Morning brought a very nice breakfast of two rolls, butter, jams, cream cheese, applesauce, orange juice, and tea. Yum. I ate every bite. The train was an hour late, though, so I lay back on the cot and watched the rolling plains of France slip by the window with the duvet pulled over my legs. I thought about Vercingetorex, his tribes of Celts, and the druids that roamed these plains two thousand years ago. I wondered how things would be different if the Celtic civilization hadn’t been so brutally interrupted and overlaid with the Roman one. What would the houses and clustered villages look like?

Today, the farmhouses and villages are all tan and gray, some with green and red vines, as if they had grown right out of the earth and rock itself, just outcroppings with roofs. How different from what I’ve grown used to in Bavaria, with buildings of stark-white stucco and sharply contrasting dark green or brown shutters. France’s muted earth tones seem more unassuming and random somehow, compared to the brisk and joyous order we Bavarians bring to our houses and yards (and, yes, I am being super, SUPER generous including myself in the Bavarian “we” after only five years there).

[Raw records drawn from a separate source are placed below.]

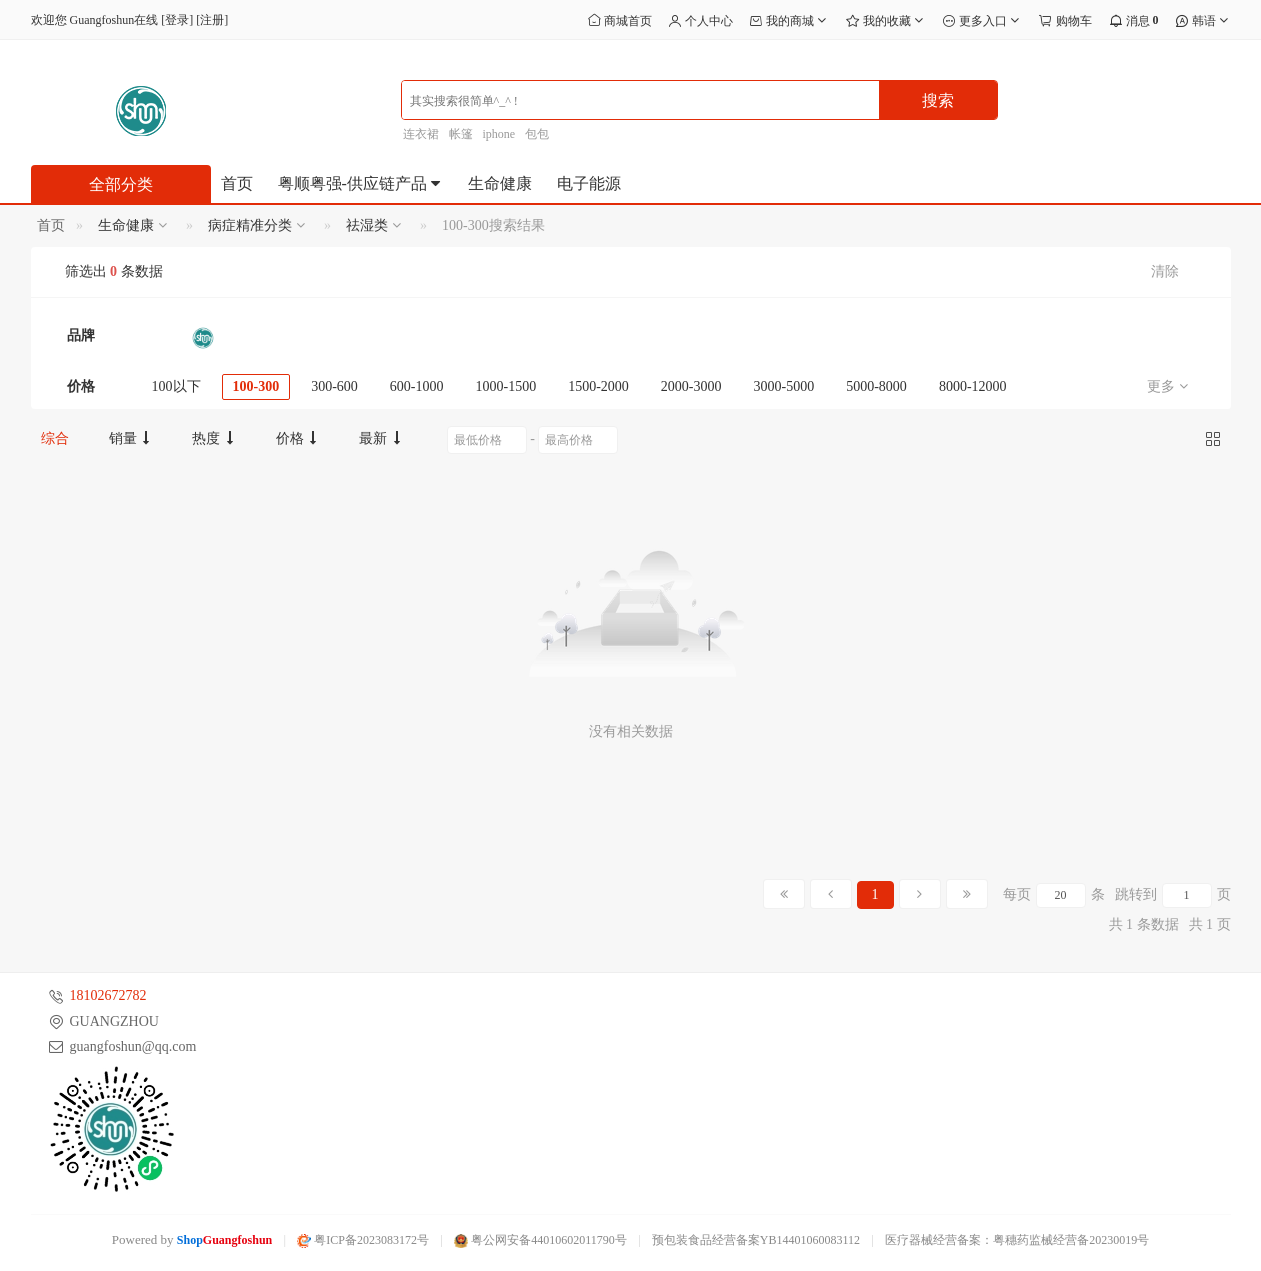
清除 (1165, 271)
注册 (212, 20)
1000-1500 (506, 386)
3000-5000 (784, 386)
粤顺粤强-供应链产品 (360, 183)
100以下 (176, 386)
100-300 (256, 386)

As we near Paris, I’m trying to get internet on my phone. I’m just geeky enough to enjoy watching the little dot move through the countryside on google maps when I’m on a train. I had ordered a Lebara sim, had loaded it, had bought 250mb of internet usage, and had gotten a confirmation message. However, the phone was as useful as a brick. That’s going to be priority #2 today; I get lost in an acre of ground, even ground I know well, and I have built my plans around using google maps.

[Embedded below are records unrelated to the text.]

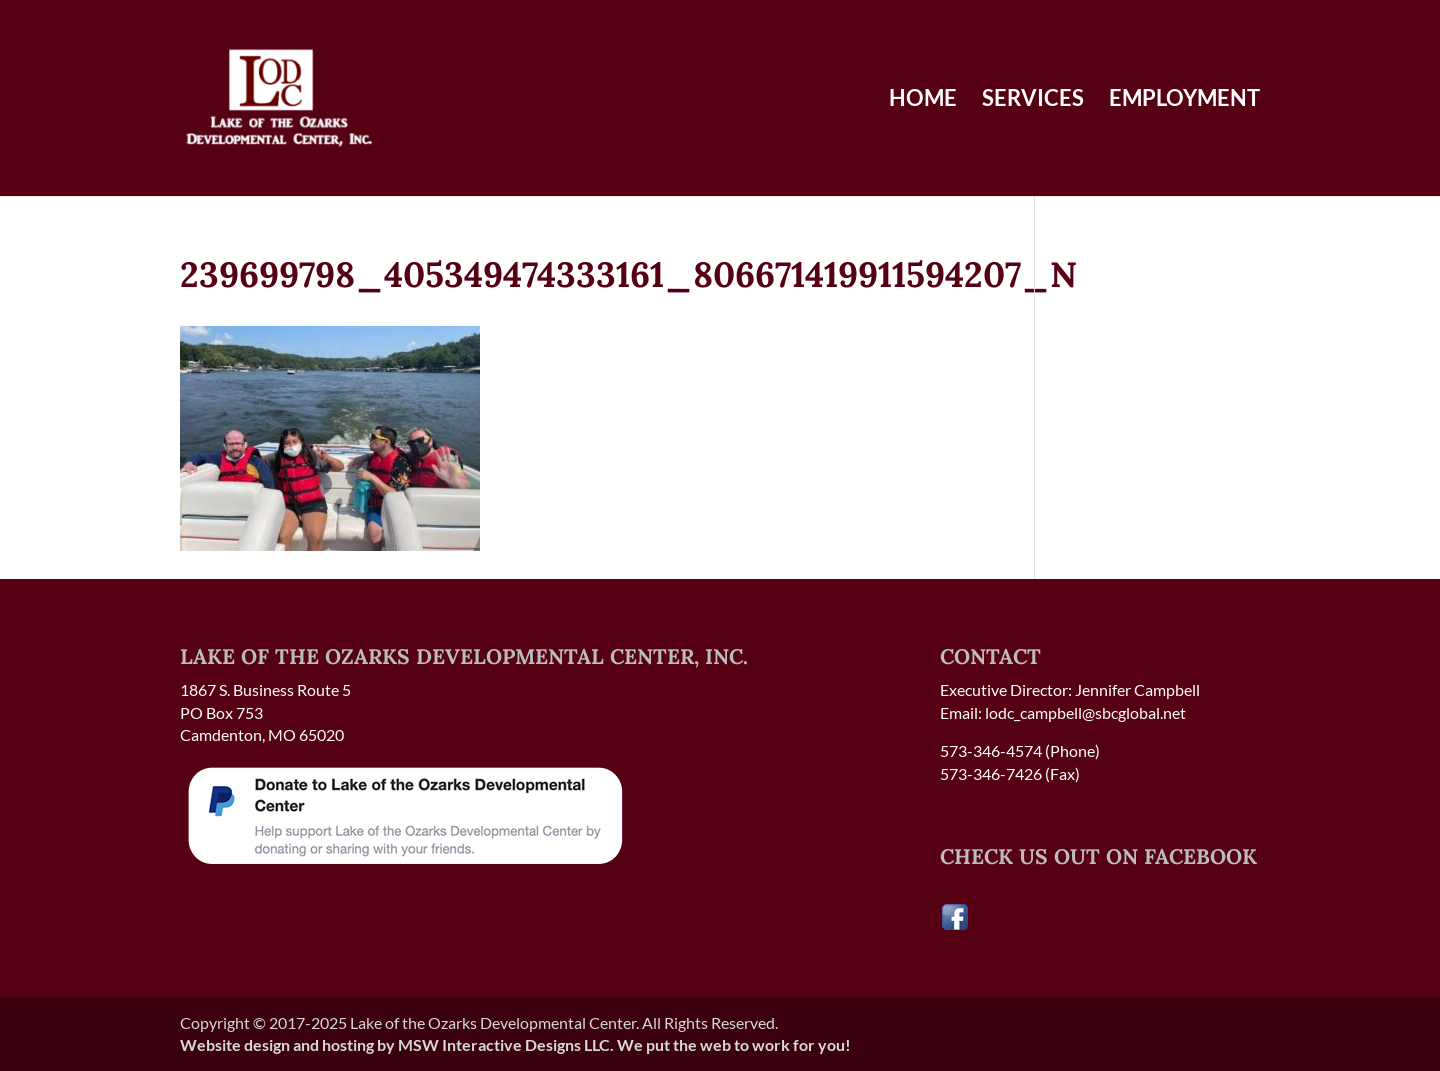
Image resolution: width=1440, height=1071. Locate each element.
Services (1033, 101)
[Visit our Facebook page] (955, 925)
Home (923, 101)
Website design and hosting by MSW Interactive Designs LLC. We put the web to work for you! (515, 1044)
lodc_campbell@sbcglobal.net (1085, 712)
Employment (1184, 101)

Leaving the Gare de L’Est, at last, I caught Metro line 7 to go to the apartment agency on Ile St.-Louis. While Gare de L’Est has wonderful escalators, the metro line does not. I have an “I-don’t-pack-light” suitcase, and down about 2000 steps to get to the metro wasn’t too bad. Crowding into the metro car with my “I-don’t-pack-light-suitcase” wasn’t bad at all. Going up 2000 steps with the “could-it-be-any-heavier-suitcase” to get to the street level was killer. Walking the streets with my “I-don’t-pack-light-enough-suitcase” wasn’t too bad. At the agency office, I learned that the apartment would be ready in just about 30 minutes, so I decided, since I really couldn’t move my arms anyway, to just sit on the couch and wait. And play with the phone and see if banging it a bit would me some internet. It didn’t.

A nice lady from the agency walked me to my apartment and its dramatic, curved, worn, two-story staircase. It took me no more than an hour to haul my “I’m-gonna-take-a-taxi-next-time-suitcase” up the stairs, and she showed me how everything worked in the apartment. By this time I was hungry, so I braved the rain and cold, risked getting lost forever on the Island, and ate at the Flore en l’Ile. I had tartar, which was oddly sweet. Yuk. Great wine though. Then I wandered around the streets of the island, noted some stores to return to, and went grocery shopping. Then back to the apartment to talk to Lebara, to do some work (I am currently teaching two classes online), to unpack, and to enjoy the views from my windows.

The Lebara folks are angels, by the way. They fixed me right up even though I had to call twice because I didn’t write down the necessary pin the first time. Angels.